Open Shulyaka opened 10 months ago
well, i fiddled with mine to do that..
and it needs a redesign. can't wait for the response from a chunk, so have to spin off a async task to handle the waits, and if there is text, send it some place to consolidate with prior and maybe signal done and then on the send side, don't know what happens if the handler blocks while transcribing. does it hold up the next block arriving> buffering.. so one would have to spin off another async thread with a queue to handle the transcribes.. and sends.. and figure out all the audio data alignment to all the interim transcribes.
so I modified my asr to do interim results, on the fly.. but as suspected it will taks some work to figure out what to do with the audio data..
currenlty for test, if the transcriber returns text (not '') then I send that back and drop the audio input saved to here. effectively starting over... BUT.. this truncates some of the text response..
should be testing testing testing testing
but got test test Washigton testing test with a lot of no text responses in between
returned text=
returned text=
returned text=
returned text=
returned text=
returned text=
returned text=test
returned text=
returned text=
returned text=
returned text=test
returned text=
returned text=
returned text=Washington
returned text=
returned text=
returned text=testing
returned text=
returned text=
returned text=test
returned text=
returned text=
returned text=
returned text=
returned text=
returned text=
returned text=
returned text=
returned text=
returned text=
returned text=
I don't know what my transcriber does under the covers..
I think this could be done with the appropriate start/stop/chunk events.

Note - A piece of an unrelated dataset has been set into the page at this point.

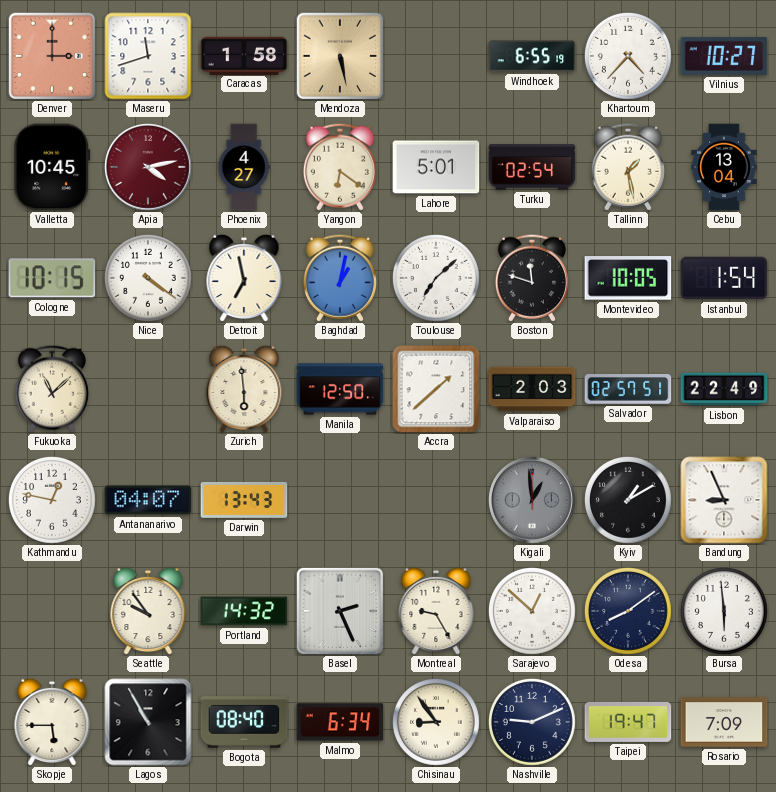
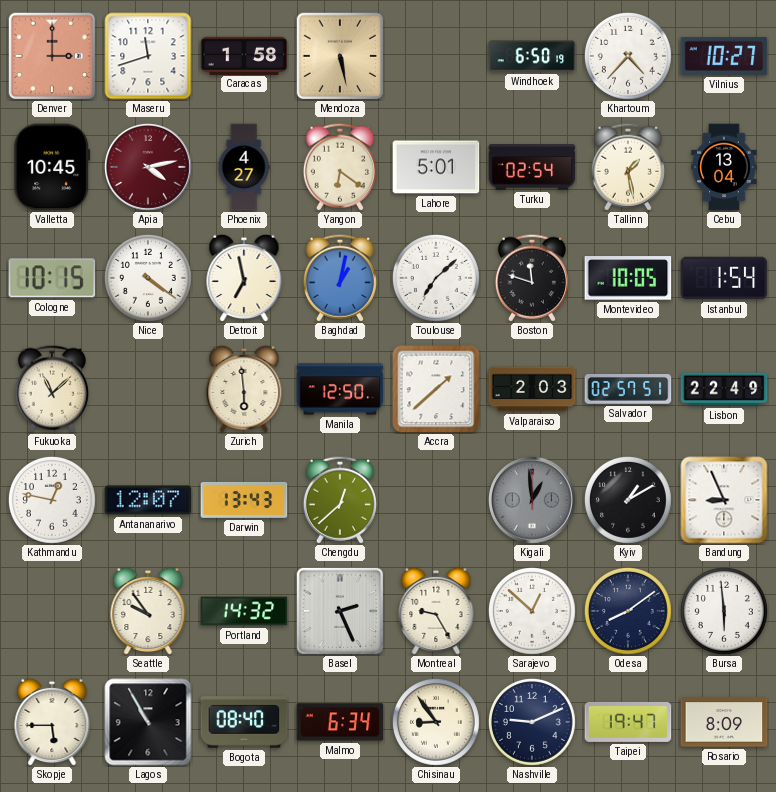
Windhoek: 6:55 -> 6:50
Antananarivo: 04:07 -> 12:07
Chengdu: none -> 12:38
Rosario: 7:09 -> 8:09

So for ASR/STT response, it could be TranscriptStart
, TranscriptStop
, TranscriptChunk
. This way, the server would be able to differentiate it well from the original Transcript
which is the whole thing at once.
transcript is at the end transcribe is at the start
I think another Parm on the Transcribe would indicate that the client is enabled for interim results.
transcriptchunk implies the client is processing the chunks somehow but it's streaming from the mic non stop
it's unlikely that every client would change.
the current whisper sends the results on audio stop, not transcript anyhow.
but that doesn't tell the client if the server will send interim results. currently Transcribe doesn't have a response
Maybe we could use the Describe Info response to indicate if the asr supports intermediate responses
then I suppsose a new TranscriptChunk event out from the asr would inform the client
It would be good to support chunked text the same way we support chucked audio. The reason is that LLMs produce the text token-by-token, and when the text is big, we would like to start producing the audio via tts right away instead of waiting.